MPs urge govt to cover Grace Onyango’s funeral expenses
Members of Parliament want the national government to take care of the funeral expenses of the first female Member of Parliament Grace Onyango who died in Kisumu last Week due to her distinguished career as a women’s rights defender.
In a statement on the floor of the House on Tuesday, Kiambu MP Machua Waithaka urged the National Assembly Speaker Moses Wetang’ula to mobilise MPs and the government to step in and assist the bereaved family to accord the ex-legislator a decent sendoff by extending the necessary assistance towards her funeral expenses.
“Honourable Speaker, in her death, we celebrate the life of a women’s rights defender and vocal advocate of the rights of women and children who laid the foundation for the participation of women in elective politics in this country,” Mr Waithaka said.
He went on: “We mourn the passing on of Hon Grace Onyango at a time when the House is seized of a proposal by H.E. the President to Parliament to amend the Constitution on the composition of Parliament as provided for in Articles 97 and 98 of the Constitution in order to attain the two-thirds gender principle and entrenchment of the National Government Affirmative Action Fund.”

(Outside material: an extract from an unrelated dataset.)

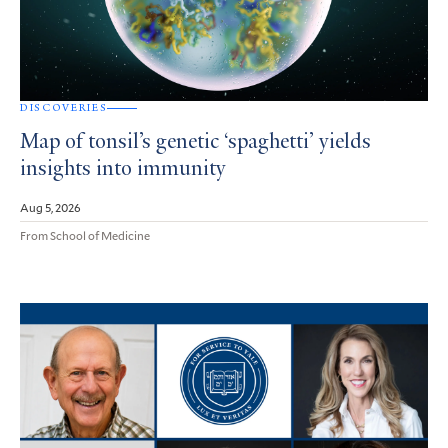
DISCOVERIES
Map of tonsil’s genetic ‘spaghetti’ yields
insights into immunity
Aug 5, 2026
From School of Medicine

“I, therefore, urge the House to fully embrace the proposals and support every plausible initiative to create a more inclusive society that will give women an equal platform in elective politics in honour of the contributions of the Late Hon Grace Onyango to the country.”
Mr Waithaka described Ms Onyango as “an astute legislator whose contributions to Parliament and its committees and the plenary were invaluable and her colleagues held her in high esteem.”
“She served as a temporary Deputy Speaker and a Member of various parliamentary committees, among them the Parliamentary Select Committee that investigated the murder of JM Kariuki in 1975 and the House Business Committee,” the Kiambu legislator added.
Ms Onyango, a retired Kenyan teacher and politician, was popularly known as a woman of many firsts.
She holds several “firsts” in post-independence Kenyan politics, as the first female to climb up the ranks of the political system, defying cultural barriers.
She served as the first Kenyan female Mayor of Kisumu, a position she assumed following the death of then-incumbent Mathias Ondiek in 1965.
She was also the first woman to sit in the Speaker’s Chair as Deputy Speaker; the first woman to serve as Secretary General of the Luo Union (East Africa), the first woman assistant commissioner of the Girl Guide Association and the Chair of Child Welfare Society, Kisumu District.
She was also one of the founding Trustees of the National Fund for the Disabled of Kenya in 1980.
She first vied for Kisumu Town Constituency parliamentary seat in a male dominated-race in 1969 and won, serving in three successive Parliaments (the 2nd, 3rd and 4th Parliaments) from 1969 to 1983.